Returns a model object based on provided parameters. Further models must implement .fit() and .predict_proba() methods for full compatibility. Models are required to handle missing values (nan) automatically through preprocessing or internally.

Args: model_type (str): Type of model to initialize. Currently supports "RandomForest" and "LogisticRegression". params (dict): Model-specific parameters passed to the constructor. For LogisticRegression, additional parameters like 'impute_strategy' and 'transforms' can be specified. random_state (int, optional): Random seed for reproducibility. Defaults to 42.

Raises: NotImplementedError: If the requested model_type is not implemented in the factory.

Returns: Union[RandomForestClassifier,Pipeline]: Initialized model instance.
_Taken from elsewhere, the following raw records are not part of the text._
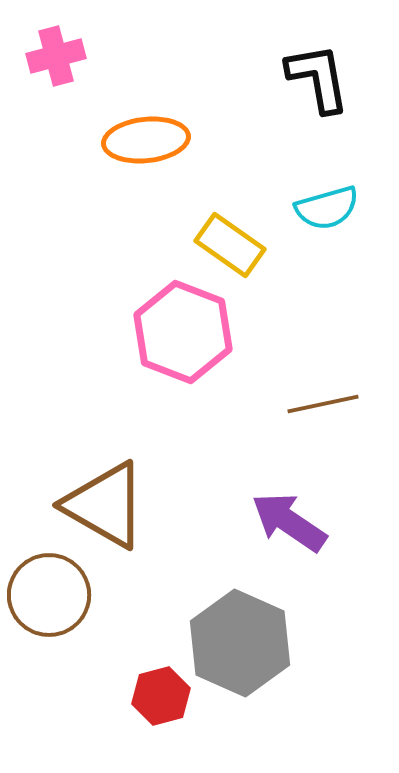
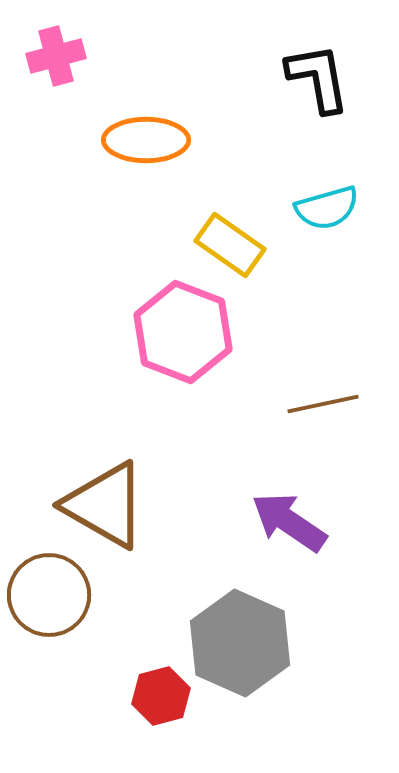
orange ellipse: rotated 6 degrees clockwise
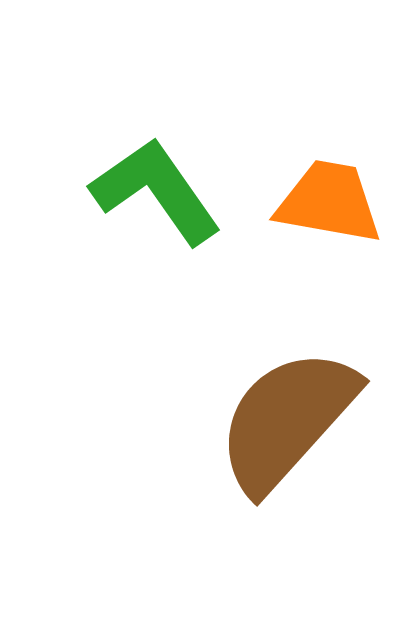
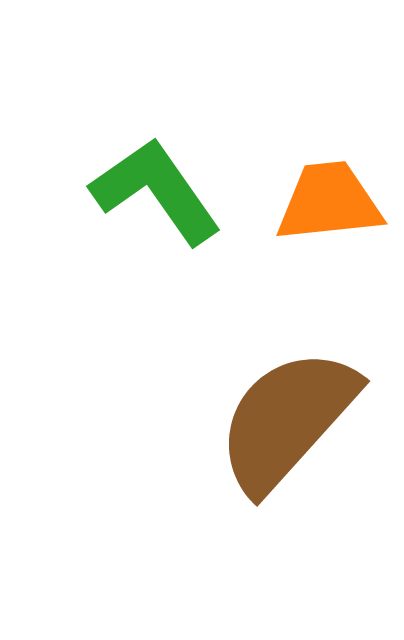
orange trapezoid: rotated 16 degrees counterclockwise
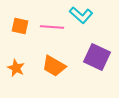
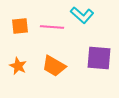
cyan L-shape: moved 1 px right
orange square: rotated 18 degrees counterclockwise
purple square: moved 2 px right, 1 px down; rotated 20 degrees counterclockwise
orange star: moved 2 px right, 2 px up
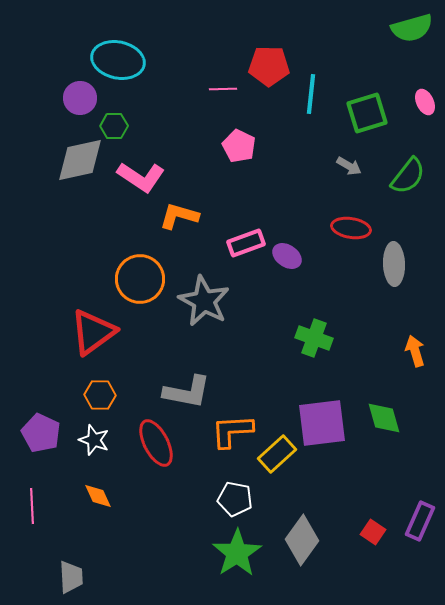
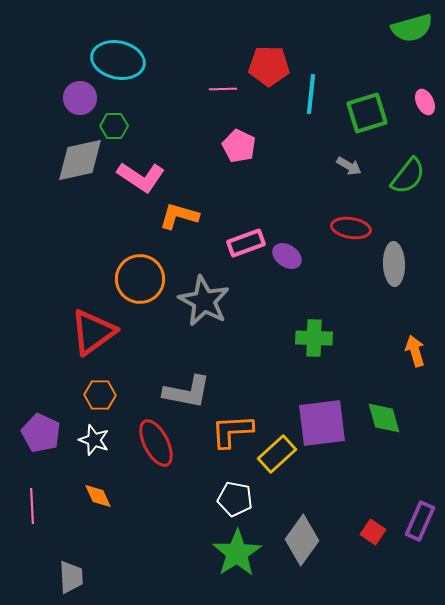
green cross at (314, 338): rotated 18 degrees counterclockwise
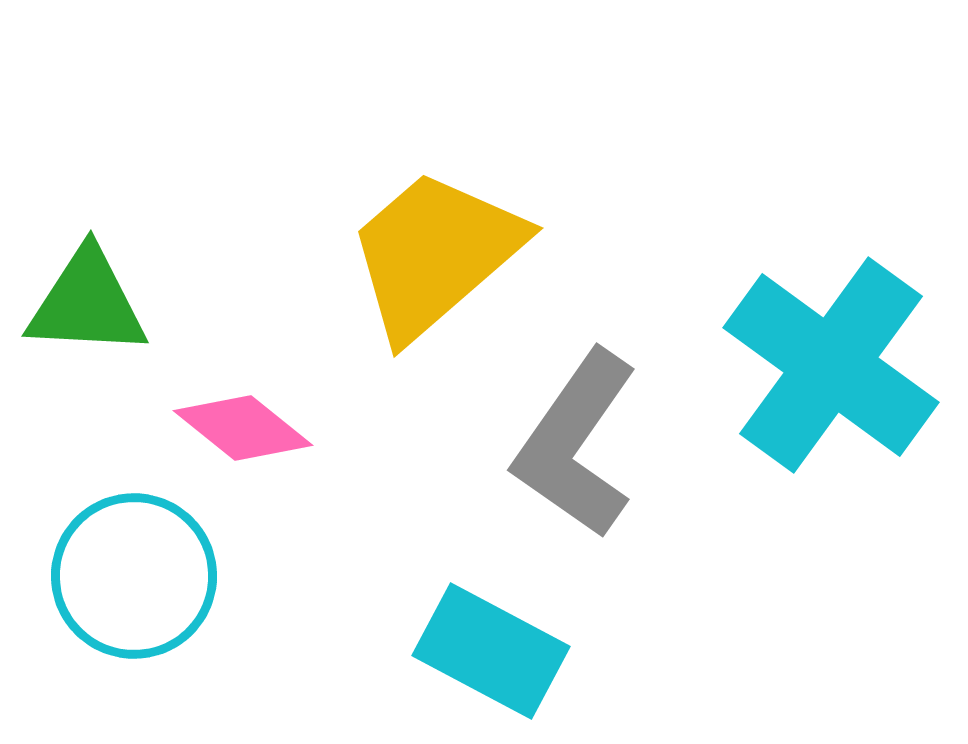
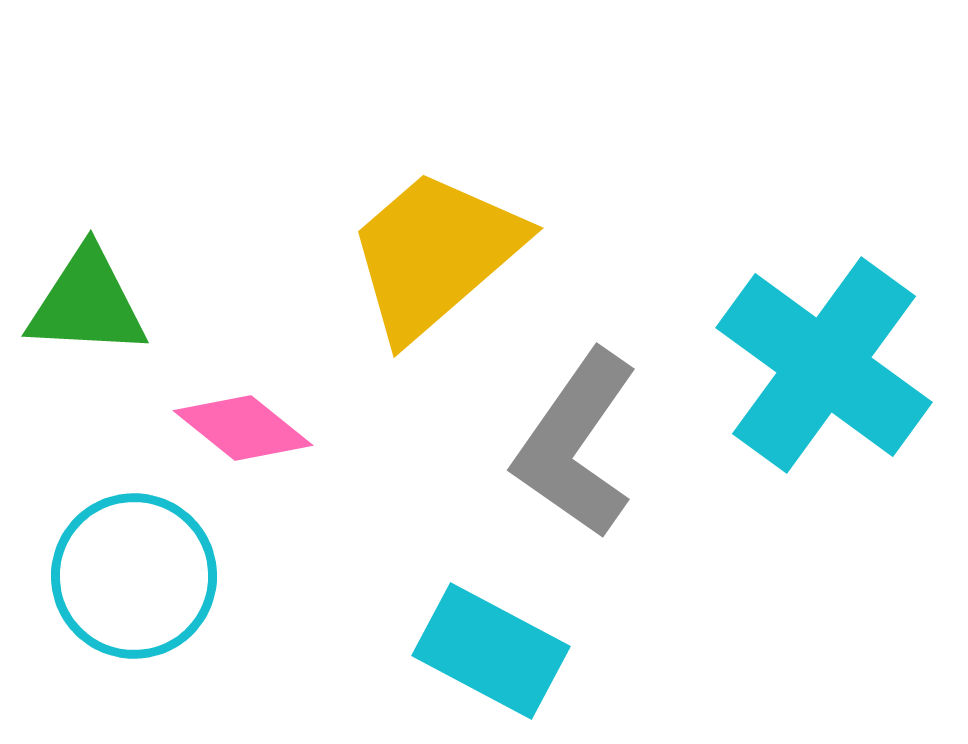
cyan cross: moved 7 px left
  • RandomForestClassifier for "RandomForest" type
  • Pipeline (with preprocessing) for "LogisticRegression" type

Function get_random_forest

View Source

get_random_forest(params: dict, random_state: int = 42) -> RandomForestClassifier

Initializes a Random Forest classifier with the provided parameters. The model automatically handles missing values (nan) through its internal processing.

Args: params (dict): Dictionary of parameters passed to RandomForestClassifier. Common parameters include: n_estimators, max_depth, min_samples_split, min_samples_leaf, max_features, class_weight. random_state (int, optional): Seed for random number generation, ensures reproducibility. Defaults to 42.

Returns: RandomForestClassifier: Initialized random forest classifier instance ready for training with .fit() method.